The implications off the moment were many if the lead would hold.
For one, a loss by the Huskies at this stage of the NCAAs, would be their first exit at Sweet 16 level since 2005 when the Women’s Final Four was also held in Indianapolis.
That marked the end of UConn’s three-season domination and produced a myriad of storylines the rest of the way with Baylor the ultimate beneficiary capturing the Bears’ first NCAA crown.
Baylor would have stood to gain again this time around while ironically here on Tuesday night Joanne P. McCallie would be in better position to guide second-seeded Duke to her first Final Four since finishing second in 2005 when she was still coaching Michigan State.
For two, a loss would have also brought the first premature ending to a reigning senior collegiate superstar’s career in the women’s game since March 22nd, 1999 in Greensboro, N.C.
That was the night in the East Regional when a Duke contingent on the rise short-circuited Tennessee 69-63 ruining a potential national four-peat and closing the women’s collegiate history book on Chamique Holdsclaw.

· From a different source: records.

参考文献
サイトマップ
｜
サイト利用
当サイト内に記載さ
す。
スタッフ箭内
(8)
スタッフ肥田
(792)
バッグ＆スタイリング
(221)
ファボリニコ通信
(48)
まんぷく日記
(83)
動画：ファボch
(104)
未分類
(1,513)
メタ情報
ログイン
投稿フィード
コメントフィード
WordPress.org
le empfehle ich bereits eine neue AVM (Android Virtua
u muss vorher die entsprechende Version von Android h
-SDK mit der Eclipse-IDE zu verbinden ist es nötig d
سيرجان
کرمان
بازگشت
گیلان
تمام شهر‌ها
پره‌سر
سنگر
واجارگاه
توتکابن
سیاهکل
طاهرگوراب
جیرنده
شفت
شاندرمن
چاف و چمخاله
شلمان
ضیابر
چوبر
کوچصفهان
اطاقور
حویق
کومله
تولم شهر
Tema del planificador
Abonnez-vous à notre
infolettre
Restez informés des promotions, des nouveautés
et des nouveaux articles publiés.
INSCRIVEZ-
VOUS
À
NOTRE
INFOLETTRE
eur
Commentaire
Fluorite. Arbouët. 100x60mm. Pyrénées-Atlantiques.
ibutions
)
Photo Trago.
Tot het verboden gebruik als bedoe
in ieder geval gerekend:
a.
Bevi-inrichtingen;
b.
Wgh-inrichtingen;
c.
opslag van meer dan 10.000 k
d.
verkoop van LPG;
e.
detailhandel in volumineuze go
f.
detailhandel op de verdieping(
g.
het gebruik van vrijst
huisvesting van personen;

Nancy Gay, reporting at the time for the San Francisco Chronicle described the ignominious ending of the as follows:
Her auto-pilot offense failed her, her magic never materialized, and the best player in women's college basketball could do nothing last night but bury her head into the comforting arms of Tennessee coach Pat Summitt, sobbing uncontrollably as the final seconds of her brilliant career quickly ticked off the clock.
In one of the biggest upsets in NCAA Tournament history, third-seeded Duke refused to bow to top- seeded Tennessee's pressure defense and glittering roster of All- America stars, limiting Holdsclaw to 11 points and holding on for a 69-63 victory in the East Regional semifinal at Greensboro Coliseum.

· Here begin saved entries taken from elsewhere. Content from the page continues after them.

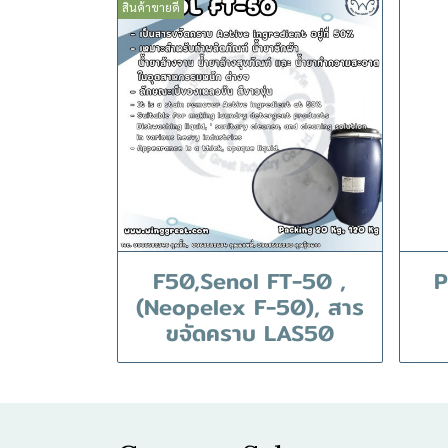
สินค้าขายดี
F50,Senol FT-50 ,
P
(Neopelex F-50), สาร
ขจัดคราบ LAS50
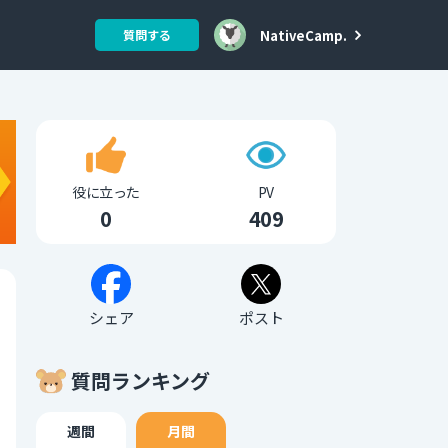
NativeCamp.
質問する
役に立った
PV
0
409
シェア
ポスト
質問ランキング
週間
月間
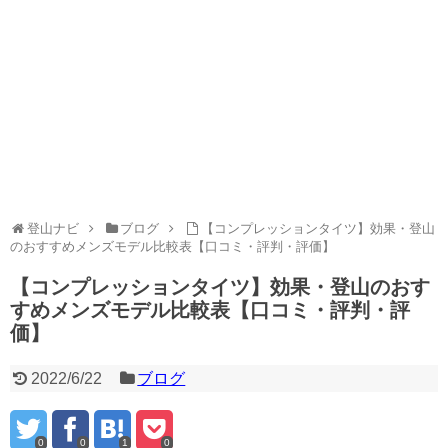
登山ナビ
ブログ
【コンプレッションタイツ】効果・登山
のおすすめメンズモデル比較表【口コミ・評判・評価】
【コンプレッションタイツ】効果・登山のおす
すめメンズモデル比較表【口コミ・評判・評
価】
2022/6/22
ブログ
0
0
1
0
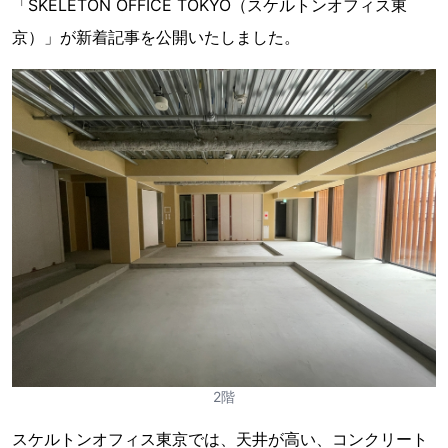
「SKELETON OFFICE TOKYO（スケルトンオフィス東
京）」が新着記事を公開いたしました。
2階
スケルトンオフィス東京では、天井が高い、コンクリート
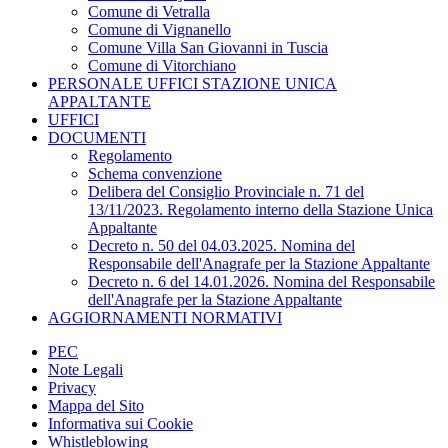
Comune di Vetralla
Comune di Vignanello
Comune Villa San Giovanni in Tuscia
Comune di Vitorchiano
PERSONALE UFFICI STAZIONE UNICA
APPALTANTE
UFFICI
DOCUMENTI
Regolamento
Schema convenzione
Delibera del Consiglio Provinciale n. 71 del
13/11/2023. Regolamento interno della Stazione Unica
Appaltante
Decreto n. 50 del 04.03.2025. Nomina del
Responsabile dell'Anagrafe per la Stazione Appaltante
Decreto n. 6 del 14.01.2026. Nomina del Responsabile
dell'Anagrafe per la Stazione Appaltante
AGGIORNAMENTI NORMATIVI
PEC
Note Legali
Privacy
Mappa del Sito
Informativa sui Cookie
Whistleblowing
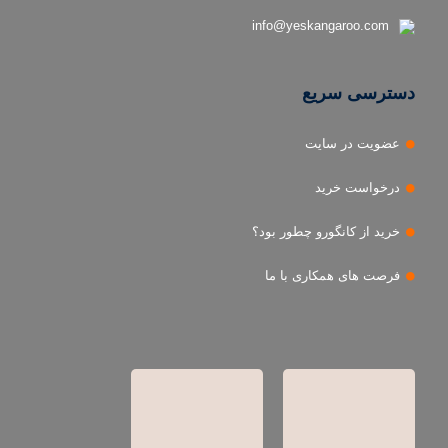
info@yeskangaroo.com
دسترسی سریع
عضویت در سایت
درخواست خرید
خرید از کانگورو چطور بود؟
فرصت های همکاری با ما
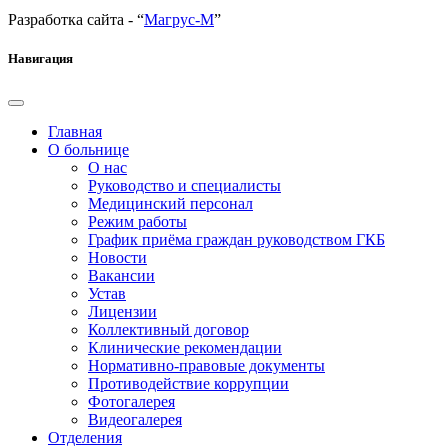
Разработка сайта - “
Магрус-М
”
Навигация
Главная
О больнице
О нас
Руководство и специалисты
Медицинский персонал
Режим работы
График приёма граждан руководством ГКБ
Новости
Вакансии
Устав
Лицензии
Коллективный договор
Клинические рекомендации
Нормативно-правовые документы
Противодействие коррупции
Фотогалерея
Видеогалерея
Отделения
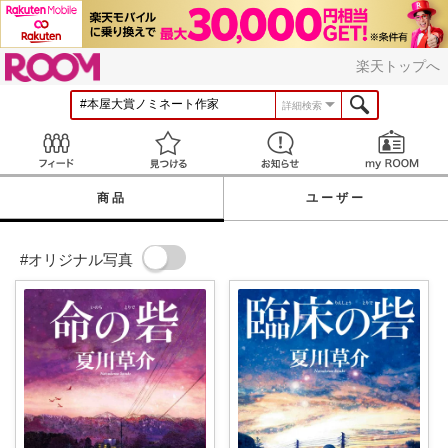
ROOM
楽天トップへ
詳細検索
Feed
見つける
お知らせ
商品
ユーザー
#オリジナル写真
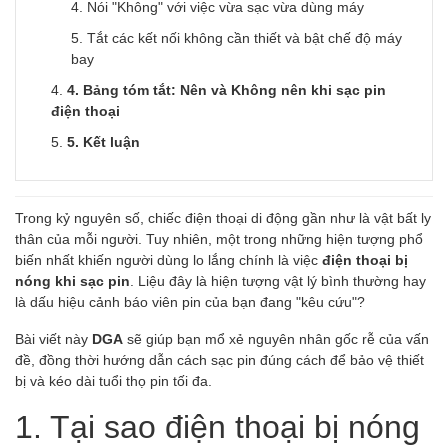
Nói "Không" với việc vừa sạc vừa dùng máy
Tắt các kết nối không cần thiết và bật chế độ máy
bay
4. Bảng tóm tắt: Nên và Không nên khi sạc pin
điện thoại
5. Kết luận
Trong kỷ nguyên số, chiếc điện thoại di động gần như là vật bất ly
thân của mỗi người. Tuy nhiên, một trong những hiện tượng phổ
biến nhất khiến người dùng lo lắng chính là việc
điện thoại bị
nóng khi sạc pin
. Liệu đây là hiện tượng vật lý bình thường hay
là dấu hiệu cảnh báo viên pin của bạn đang "kêu cứu"?
Bài viết này
DGA
sẽ giúp bạn mổ xẻ nguyên nhân gốc rễ của vấn
đề, đồng thời hướng dẫn cách sạc pin đúng cách để bảo vệ thiết
bị và kéo dài tuổi thọ pin tối đa.
1. Tại sao điện thoại bị nóng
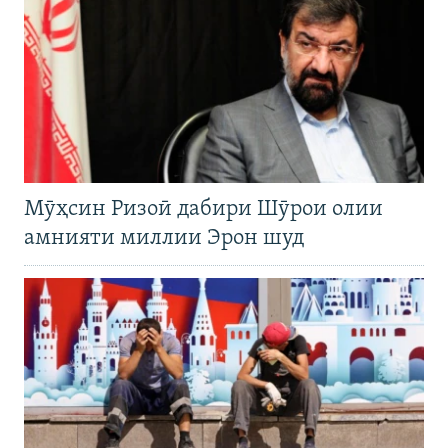
Мӯҳсин Ризоӣ дабири Шӯрои олии
амнияти миллии Эрон шуд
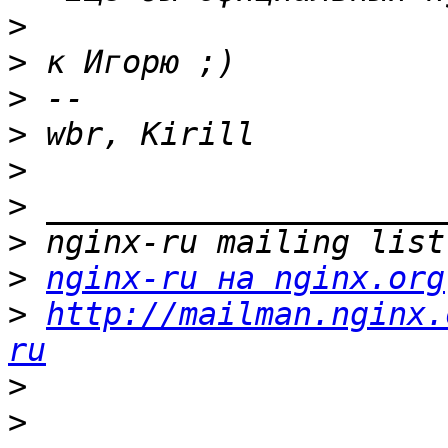
>
>
>
>
>
>
>
>
nginx-ru на nginx.org
>
http://mailman.nginx.
ru
>
>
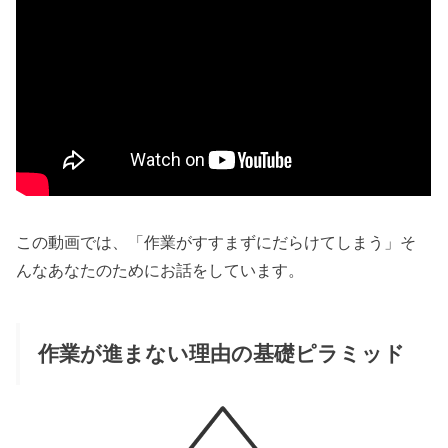
この動画では、「作業がすすまずにだらけてしまう」そ
んなあなたのためにお話をしています。
作業が進まない理由の基礎ピラミッド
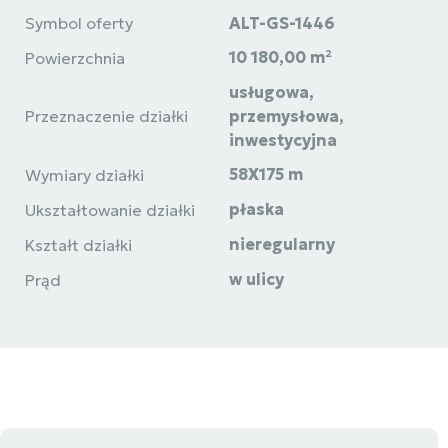
Symbol oferty
ALT-GS-1446
10 180,00 m²
Powierzchnia
usługowa,
Przeznaczenie działki
przemysłowa,
inwestycyjna
58X175 m
Wymiary działki
płaska
Ukształtowanie działki
nieregularny
Kształt działki
w ulicy
Prąd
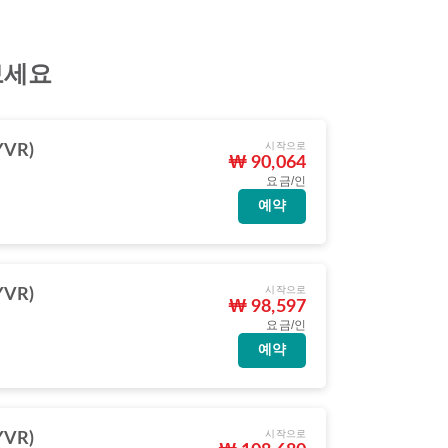
보세요
시작으로
VR)
₩ 90,064
요금/인
예약
시작으로
VR)
₩ 98,597
요금/인
예약
시작으로
VR)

Flash back to the present on Sunday afternoon where Georgetown needed just one or more two whacks to fell the great wall of UConn, sending Maya Moore to a similar unanticipated finish.
Around the nation, crowds began to gather to watch the ESPN2 telecast in public areas as they speculated a champion(s) end was on the brink.

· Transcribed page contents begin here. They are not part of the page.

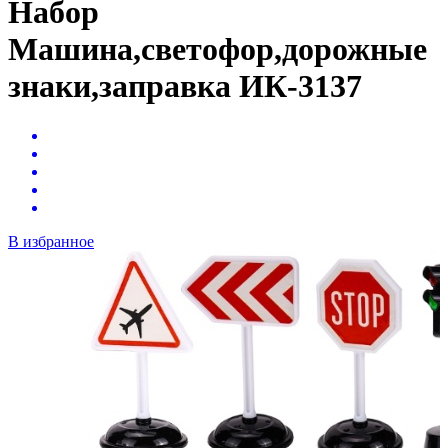
Набор
Машина,светофор,дорожные
знаки,заправка ИК-3137
В избранное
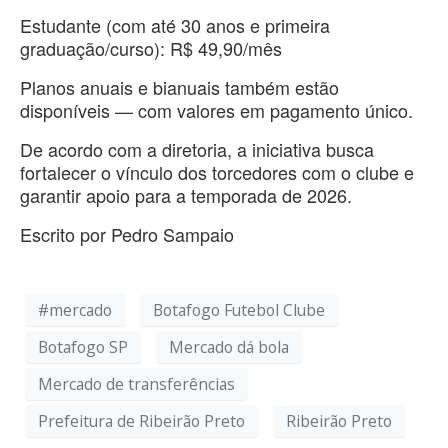
Estudante (com até 30 anos e primeira
graduação/curso): R$ 49,90/mês
Planos anuais e bianuais também estão
disponíveis — com valores em pagamento único.
De acordo com a diretoria, a iniciativa busca
fortalecer o vínculo dos torcedores com o clube e
garantir apoio para a temporada de 2026.
Escrito por Pedro Sampaio
#mercado
Botafogo Futebol Clube
Botafogo SP
Mercado dá bola
Mercado de transferências
Prefeitura de Ribeirão Preto
Ribeirão Preto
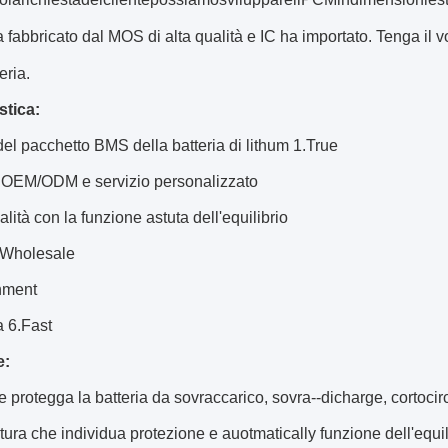
 fabbricato dal MOS di alta qualità e IC ha importato. Tenga il 
eria.
stica:
del pacchetto BMS della batteria di lithum 1.True
 OEM/ODM e servizio personalizzato
alità con la funzione astuta dell'equilibrio
.Wholesale
nment
 6.Fast
e:
 e protegga la batteria da sovraccarico, sovra--dicharge, cortocir
tura che individua protezione e auotmatically funzione dell'equil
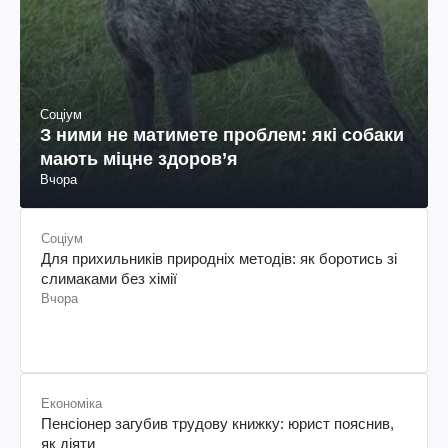
Соціум
З ними не матимете проблем: які собаки
мають міцне здоров’я
Вчора
Соціум
Для прихильників природніх методів: як боротись зі
слимаками без хімії
Вчора
Економіка
Пенсіонер загубив трудову книжку: юрист пояснив,
як діяти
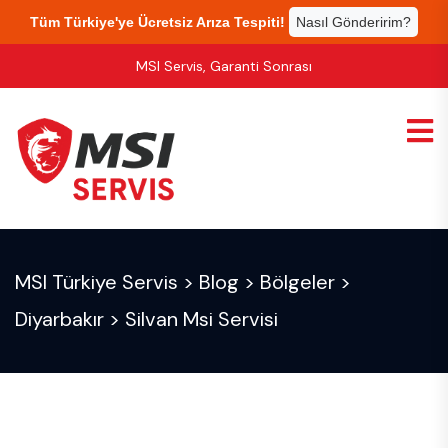
Tüm Türkiye'ye Ücretsiz Arıza Tespiti!
Nasıl Gönderirim?
MSI Servis, Garanti Sonrası
MSI Türkiye Servis
>
Blog
>
Bölgeler
>
Diyarbakır
>
Silvan Msi Servisi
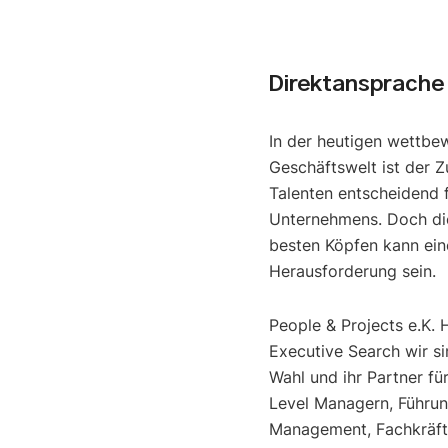
Direktansprache
In der heutigen wettbe
Geschäftswelt ist der Z
Talenten entscheidend f
Unternehmens. Doch di
besten Köpfen kann ein
Herausforderung sein.
People & Projects e.K. 
Executive Search wir si
Wahl und ihr Partner fü
Level Managern, Führun
Management, Fachkräfte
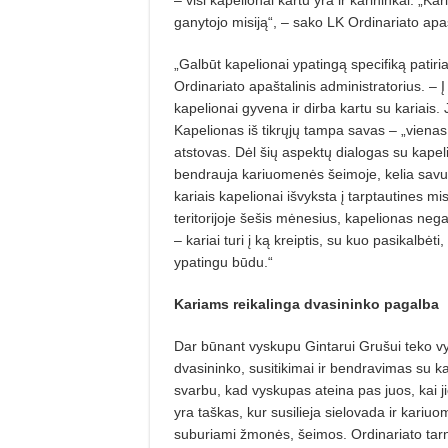
ganytojo misiją“, – sako LK Ordinariato apaš
„Galbūt kapelionai ypatingą specifiką patiri
Ordinariato apaštalinis administratorius. –
kapelionai gyvena ir dirba kartu su kariais. 
Kapelionas iš tikrųjų tampa savas – „vienas
atstovas. Dėl šių aspektų dialogas su kapeli
bendrauja kariuomenės šeimoje, kelia savus kl
kariais kapelionai išvyksta į tarptautines m
teritorijoje šešis mėnesius, kapelionas nega
– kariai turi į ką kreiptis, su kuo pasikalbė
ypatingu būdu.“
Kariams reikalinga dvasininko pagalba
Dar būnant vyskupu Gintarui Grušui teko vy
dvasininko, susitikimai ir bendravimas su kar
svarbu, kad vyskupas ateina pas juos, kai j
yra taškas, kur susilieja sielovada ir kariuom
suburiami žmonės, šeimos. Ordinariato tarnyst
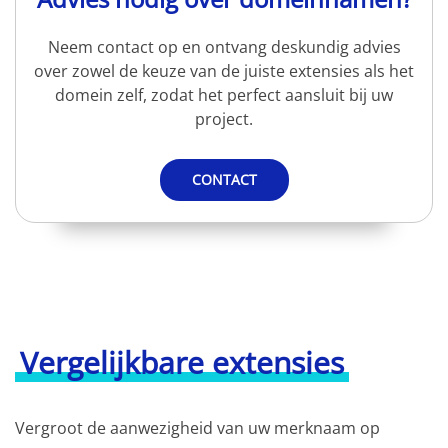
Neem contact op en ontvang deskundig advies
over zowel de keuze van de juiste extensies als het
domein zelf, zodat het perfect aansluit bij uw
project.
CONTACT
Vergelijkbare extensies
Vergroot de aanwezigheid van uw merknaam op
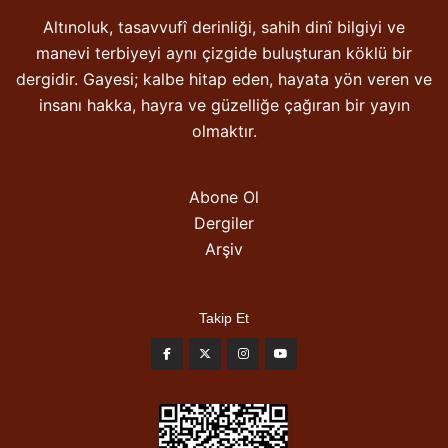
Altınoluk, tasavvufî derinliği, sahih dinî bilgiyi ve
manevi terbiyeyi aynı çizgide buluşturan köklü bir
dergidir. Gayesi; kalbe hitap eden, hayata yön veren ve
insanı hakka, hayra ve güzelliğe çağıran bir yayın
olmaktır.
Abone Ol
Dergiler
Arşiv
Takip Et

However, though Moore had performed closer to human level Sunday afternoon than in the galaxy in which she has thrived, the Georgian was in no mood for history to repeat.
Two minutes earlier, Hall of Fame coach Geno Auriemma and his staff already greased the wheels to kill the Rocky storyline by dropping down from heavyweight to bantamweight fighting mode.
Off the recommendations of an assistant, laboring 6-5 freshman center Stefani Dolson was substituted from a lineup that just had experienced a previous move with senior 5-4 guard Lorin Dixon inserted.
“We just changed our defense a little bit and the way Lorin came in and played changed the tone of the game – everything changed,” Auriemma said.
Dixon had been lackluster most of her career until a month ago. She and freshman guard Bria Hartley began to make things happen and Moore took care of the rest.
“Insert Lorin, never thought I’d say that,” Temple coach Tonya Cardoza tweeted humorously watching the game. Until joining the Owls three seasons ago she had been an Auriemma assistant 14 years, including when Dixon was a freshman.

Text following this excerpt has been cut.